* **Prompt**
Reproduced exactly, the lines from the start of the material through the line containing "ผลิตภัณฑ์ทำความสะอาดผิวกาย" should be the whole answer, with pictures excluded.

* **Data for the task**

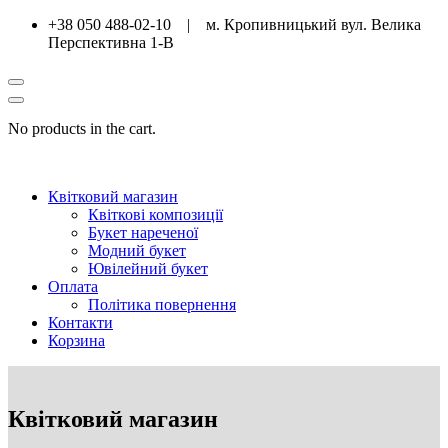
+38 050 488-02-10 | м. Кропивницький вул. Велика
Перспективна 1-В
No products in the cart.
Квітковий магазин
Квіткові композиції
Букет нареченої
Модний букет
Ювілейний букет
Оплата
Політика повернення
Контакти
Корзина
Квітковий магазин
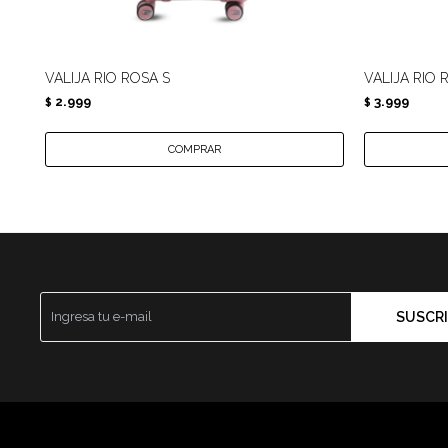
VALIJA RIO ROSA S
VALIJA RIO 
2.999
3.999
$
$
SUSCRI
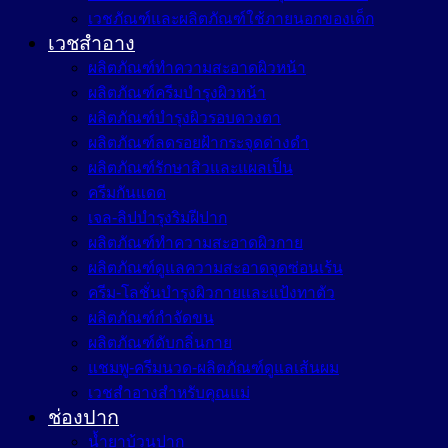
เวชภัณฑ์และผลิตภัณฑ์ใช้ภายนอกของเด็ก
เวชสำอาง
ผลิตภัณฑ์ทำความสะอาดผิวหน้า
ผลิตภัณฑ์ครีมบำรุงผิวหน้า
ผลิตภัณฑ์บำรุงผิวรอบดวงตา
ผลิตภัณฑ์ลดรอยฝ้ากระจุดด่างดำ
ผลิตภัณฑ์รักษาสิวและแผลเป็น
ครีมกันแดด
เจล-ลิปบำรุงริมฝีปาก
ผลิตภัณฑ์ทำความสะอาดผิวกาย
ผลิตภัณฑ์ดูแลความสะอาดจุดซ่อนเร้น
ครีม-โลชั่นบำรุงผิวกายและแป้งทาตัว
ผลิตภัณฑ์กำจัดขน
ผลิตภัณฑ์ดับกลิ่นกาย
แชมพู-ครีมนวด-ผลิตภัณฑ์ดูแลเส้นผม
เวชสำอางสำหรับคุณแม่
ช่องปาก
น้ำยาบ้วนปาก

* **Reply**
+38 050 488-02-10 | м. Кропивницький вул. Велика
Перспективна 1-В
No products in the cart.
Квітковий магазин
Квіткові композиції
Букет нареченої
Модний букет
Ювілейний букет
Оплата
Політика повернення
Контакти
Корзина
Квітковий магазин
VALIJA RIO ROSA S
VALIJA RIO 
2.999
3.999
$
$
SUSCRI
เวชภัณฑ์และผลิตภัณฑ์ใช้ภายนอกของเด็ก
เวชสำอาง
ผลิตภัณฑ์ทำความสะอาดผิวหน้า
ผลิตภัณฑ์ครีมบำรุงผิวหน้า
ผลิตภัณฑ์บำรุงผิวรอบดวงตา
ผลิตภัณฑ์ลดรอยฝ้ากระจุดด่างดำ
ผลิตภัณฑ์รักษาสิวและแผลเป็น
ครีมกันแดด
เจล-ลิปบำรุงริมฝีปาก
ผลิตภัณฑ์ทำความสะอาดผิวกาย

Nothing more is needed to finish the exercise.